Recommended by a health care professional who is helping me get my body into both the physical and mental state it needs to be for a better version of me to succeed, I am committing to 21 days of this program.
I will confess, I haven’t been doing too horribly the last few months. I haven’t gained any weight, but rather have lost about 10 pounds. I found that the more water I drank, the more weight I would lose, but my appetite also shifted which drove me to eat unhealthy things. Time is restrictive in my world. Working full time and a half, committing to social gatherings and vacations that seem to pop up left and right, I am struggling with getting myself into the shape I want to be. Excuses though, thats what I have to say about them, they are just excuses. So I am trying to kick my excuse problem and work towards a better version of me so I dont have to be kick myself in 30 years when I am fighting some major health concerns because I decided to eat copious amounts of unhealthy foods now while I am young and vibrant. What we do today, affects who we are tomorrow. So I am rooting for a better me next year.
So far, its lunch time and I haven’t had lunch yet. But this mornings breakfast was disgusting. I hope my taste buds change to accept the nastiness that is the PaleoCleanse smoothie powder because I have paid a lot for this stuff, and I better consume all 42 packets of it. Water intake is doing pretty well. 7 bottles of water is what is recommended. I threw about a cup of frozen and fresh blackberries, raspberries, blueberries and cherries into the smoothie today and used coconut water instead of regular water or milk alternative. I am learning though… do not make it worse for yourself by making the smoothie twice the size. So tomorrow I am going with the 8oz chug. You know something tastes bad when you’re chasing it with baby carrots.
The taste of the pills and the smoothie mix reminds me of the smell of a JELL-O geletin packet. I used to like jello, but not anymore. I think I will forever be turned off from the fake sugary smell of strawberry Jell-O. Also, the flavor of this packet is berry…. which is okay, and you can see the chunks of berries in the power mix, but I think that is what gives off the nasty smell.
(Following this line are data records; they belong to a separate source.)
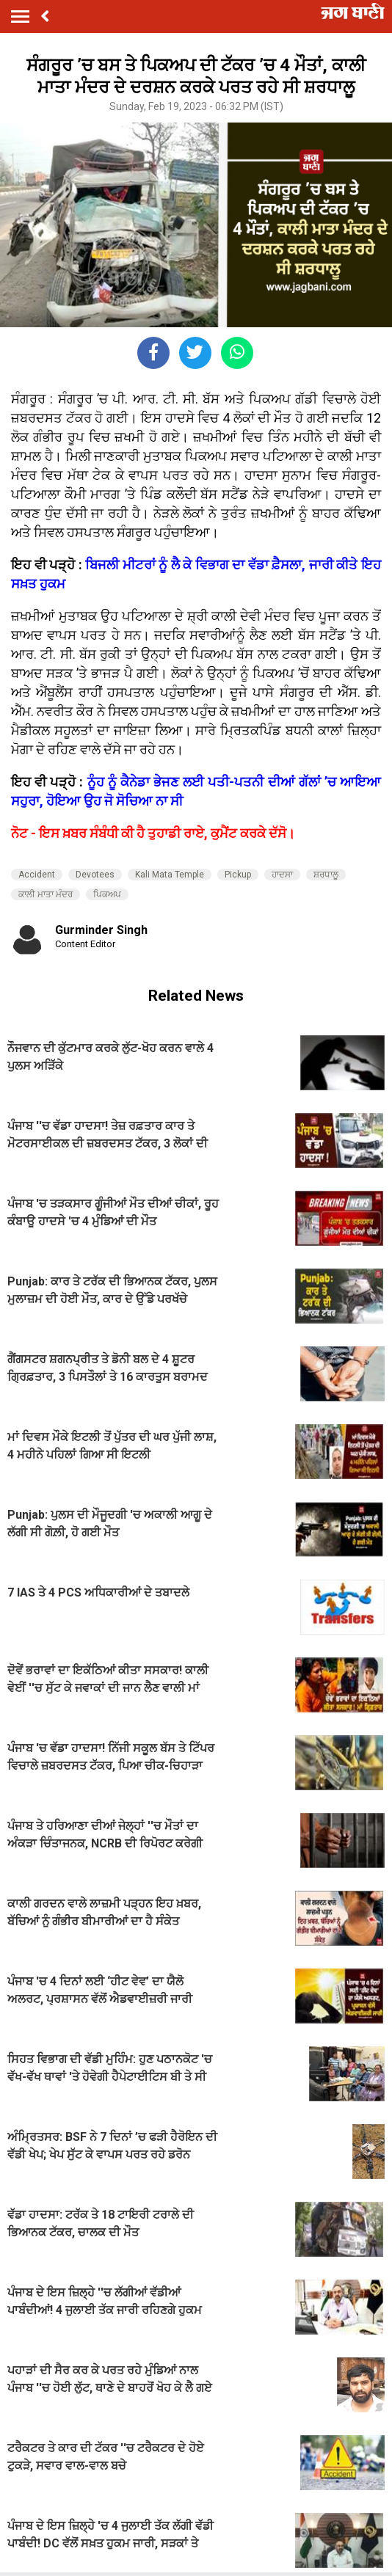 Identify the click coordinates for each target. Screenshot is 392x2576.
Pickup (238, 874)
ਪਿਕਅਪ (107, 894)
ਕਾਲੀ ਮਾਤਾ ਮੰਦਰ (45, 894)
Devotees (95, 874)
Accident (36, 874)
I really want this for myself. I think I need to commit to this for the 21 days if possible. I look forward to feeling better physically, and hopefully with that, also mentally.
H is running a relay this coming weekend along with celebrating his birthday, and as much as I want to be there to celebrate, I think this is my cue to take care of me, and focus on myself. He departs for a few weeks, and we will be a part, but maybe that is what we need. Some growing room. Maybe the better version of me will be ready to take him all in when he returns. At least if I stick to this cleanse, I can enjoy the fun of July 4th weekend. In a happier version of myself.
Let’s see how these hunger pains and my food cravings change through the next 21 days. I am trying to stick to this and reminding myself why I am doing this through my blogging.